There are a great many who fancy they can see quite well; but when their eyes are tested, it is found that they are very defective: that they are myopic or, it may be, suffer from “Daltonism” —they are incapable of distinguishing certain colors, most frequently red. These people are astounded when told of the defect and find that others can see what they cannot. There is often the same kind of defect in the spiritual sight, and frequently those who assume to guide are unwittingly stone blind to the most important things which exist, and exist terribly, without their knowledge. These blind guides are more dangerous than the engine drivers who cannot distinguish the red lights on the railway that we hear of sometimes, for those lead only our bodies to destruction. One of the most fatal infatuations is for me to suppose that a danger does not exist because I do not see it, as one of the most stupid is to think that a phenomenon cannot exist because I do not understand it.
But the “advanced” theologians will find it more difficult to remove the atonement from the hearts of the people than probably they think. They have not yet quite succeeded in removing it even from the creeds. Heidelberg and Brooklyn must have been somewhat surprised lately when at the burial of that strong man of God who repudiated their “modern criticism,” the multitude burst with a great emotion into singing, “Dear dying Lamb, Thy precious blood Shall never lose its power”

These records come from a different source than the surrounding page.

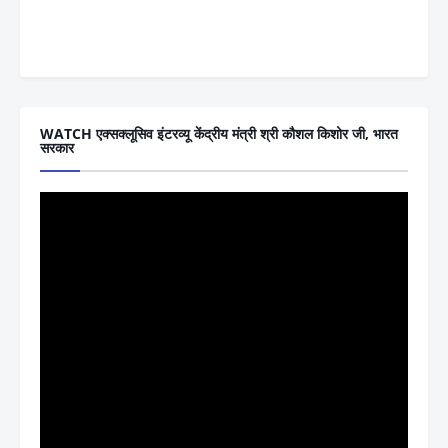
WATCH एक्सक्लूसिव इंटरव्यू केंद्रीय मंत्री श्री कौशल किशोर जी, भारत
सरकार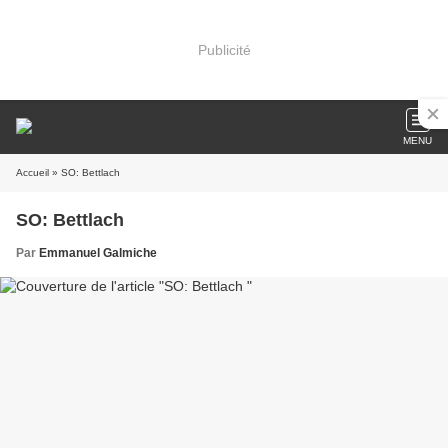
Publicité
MENU
Accueil
» SO: Bettlach
SO: Bettlach
Par
Emmanuel Galmiche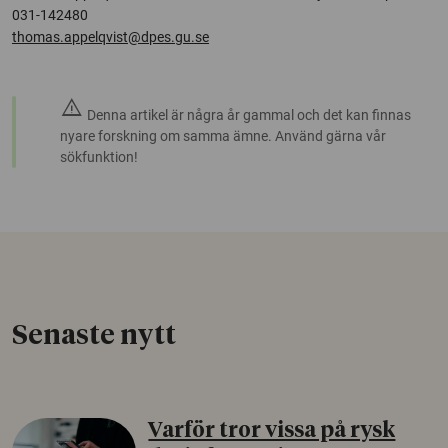
031-142480
thomas.appelqvist@dpes.gu.se
warning
Denna artikel är några år gammal och det kan finnas
nyare forskning om samma ämne. Använd gärna vår
sökfunktion!
Senaste nytt
Varför tror vissa på rysk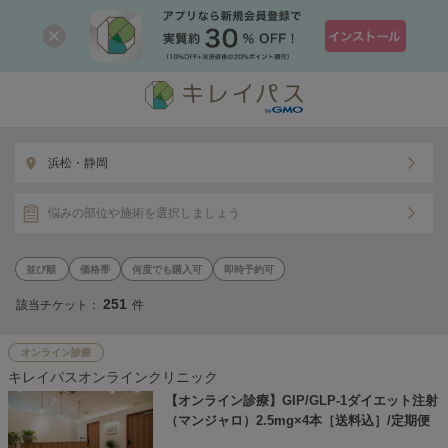
浜松・静岡
悩みの部位や施術を選択しましょう
価格帯
何度でも購入可
即時予約可
251
該当チケット：
件
オンライン診療
キレイパスオンラインクリニック
【オンライン診療】GIP/GLP-1ダイエット注射
（マンジャロ）2.5mg×4本［送料込］/定期便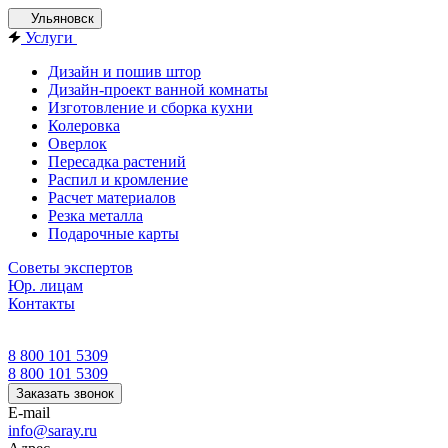
Ульяновск
Услуги
Дизайн и пошив штор
Дизайн-проект ванной комнаты
Изготовление и сборка кухни
Колеровка
Оверлок
Пересадка растений
Распил и кромление
Расчет материалов
Резка металла
Подарочные карты
Советы экспертов
Юр. лицам
Контакты
8 800 101 5309
8 800 101 5309
Заказать звонок
E-mail
info@saray.ru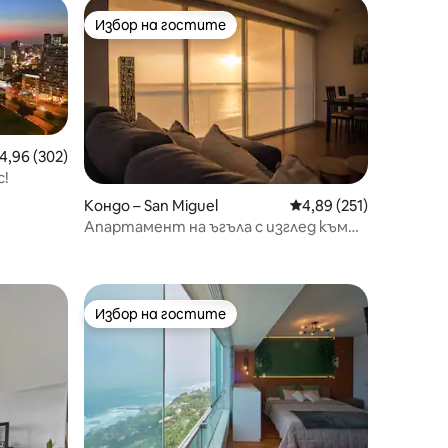
Избор на гостите
Избор на гостите
редна оценка: 4,96 от 5, 302 отзива
4,96 (302)
с!
Кондо – San Miguel
Средна оценка: 4,89 
4,89 (251)
Апартамент на ъгъла с изглед към
морето на 180°!
Избор на гостите
Избор на гостите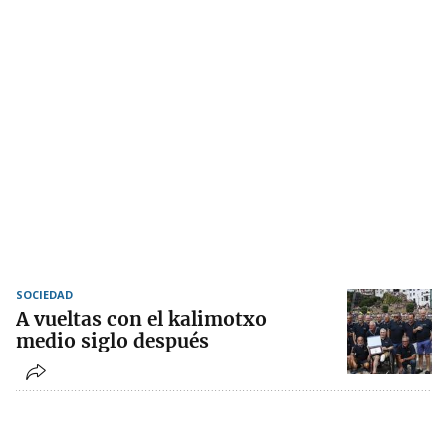
SOCIEDAD
A vueltas con el kalimotxo
medio siglo después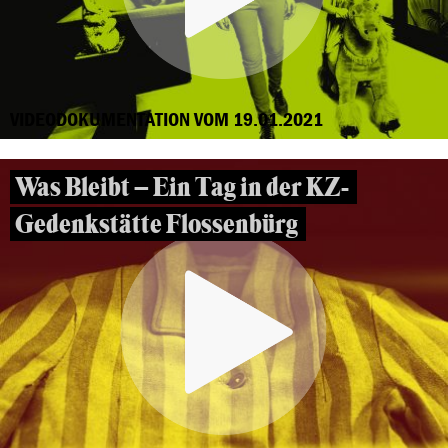
VIDEODOKUMENTATION VOM 19.01.2021
Was Bleibt – Ein Tag in der KZ-
Gedenkstätte Flossenbürg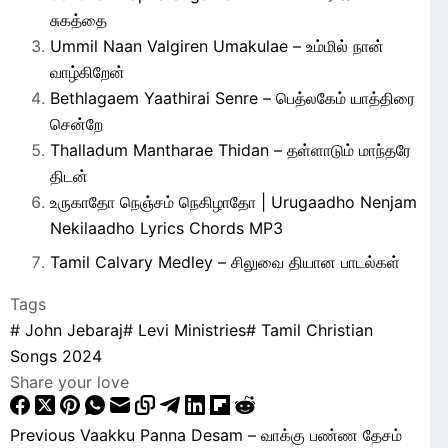
சுகத்தை
Ummil Naan Valgiren Umakulae – உம்மில் நான்
வாழ்கிறேன்
Bethlagaem Yaathirai Senre – பெத்லகேம் யாத்திரை
சென்றே
Thalladum Mantharae Thidan – தள்ளாடும் மாந்தரே
திடன்
உருகாதோ நெஞ்சம் நெகிழாதோ | Urugaadho Nenjam
Nekilaadho Lyrics Chords MP3
Tamil Calvary Medley – சிலுவை தியான பாடல்கள்
Tags
#
John Jebaraj
#
Levi Ministries
#
Tamil Christian
Songs 2024
Share your love
Previous
Vaakku Panna Desam – வாக்கு பண்ண தேசம்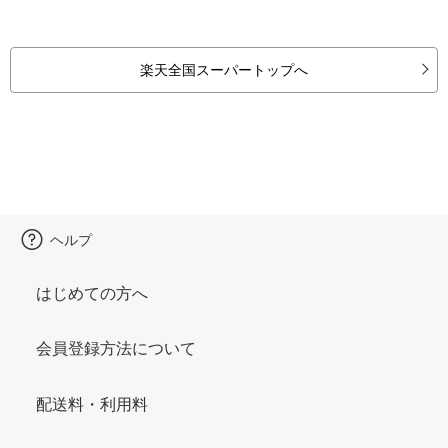
楽天全国スーパートップへ
ヘルプ
はじめての方へ
会員登録方法について
配送料・利用料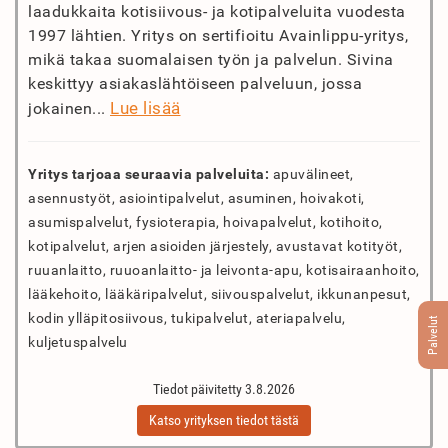
laadukkaita kotisiivous- ja kotipalveluita vuodesta
1997 lähtien. Yritys on sertifioitu Avainlippu-yritys,
mikä takaa suomalaisen työn ja palvelun. Sivina
keskittyy asiakaslähtöiseen palveluun, jossa
Lue lisää
jokainen...
Yritys tarjoaa seuraavia palveluita:
apuvälineet,
asennustyöt, asiointipalvelut, asuminen, hoivakoti,
asumispalvelut, fysioterapia, hoivapalvelut, kotihoito,
kotipalvelut, arjen asioiden järjestely, avustavat kotityöt,
ruuanlaitto, ruuoanlaitto- ja leivonta-apu, kotisairaanhoito,
lääkehoito, lääkäripalvelut, siivouspalvelut, ikkunanpesut,
kodin ylläpitosiivous, tukipalvelut, ateriapalvelu,
Palvelut
kuljetuspalvelu
Tiedot päivitetty 3.8.2026
Katso yrityksen tiedot tästä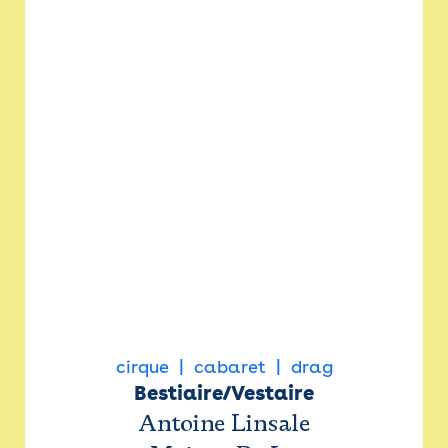
cirque
cabaret
drag
Bestiaire/Vestaire
Antoine Linsale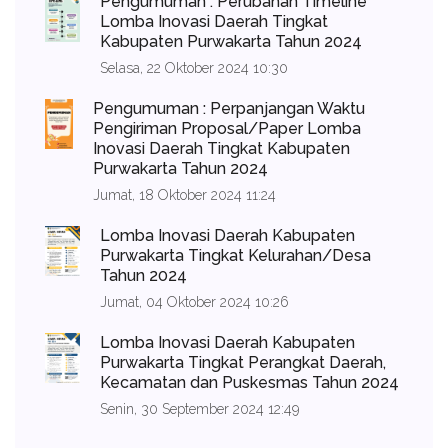
Pengumuman : Perubahan Timeline
Lomba Inovasi Daerah Tingkat
Kabupaten Purwakarta Tahun 2024
Selasa, 22 Oktober 2024 10:30
Pengumuman : Perpanjangan Waktu
Pengiriman Proposal/Paper Lomba
Inovasi Daerah Tingkat Kabupaten
Purwakarta Tahun 2024
Jumat, 18 Oktober 2024 11:24
Lomba Inovasi Daerah Kabupaten
Purwakarta Tingkat Kelurahan/Desa
Tahun 2024
Jumat, 04 Oktober 2024 10:26
Lomba Inovasi Daerah Kabupaten
Purwakarta Tingkat Perangkat Daerah,
Kecamatan dan Puskesmas Tahun 2024
Senin, 30 September 2024 12:49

The great Day of Atonement was ushered in with the most solemn, awful, and imposing ordinances. When modern criticism says that atonement by blood is shocking and terrible, it says what is true. It is meant to be shocking and terrible, for sin is shocking and terrible. The especial feature is the taking of the Two Goats, which give the two great aspects of the death of Christ. The first goat is the LORD'S lot: it is slain in order that His justice may be vindicated in respect of the presence of sin in the world, (apart altogether from the question of the forgiveness of sins). On the head of the second goat all the sins of His people are charged and it is sent into the wilderness bearing their offenses forever away from them to a land not inhabited—where there is no one to know them or charge them upon us. The first aspect—where God has the first and highest claim on the atonement—is perhaps little considered by us. In this sense Christ “tasted death for every man.” The blood was sprinkled once on the mercy seat, for one testimony is sufficient towards God, but it is sprinkled seven times before the throne out towards men, for the testimony must be repeated over and over again to man in order to be effectual. Goats are taken, because whilst they are really clean, yet they are put in the place of being unclean and regarded as symbols of impurity1 — God sent His Son “in the likeness of sinful flesh,” yet was He “holy, harmless, and undefiled.”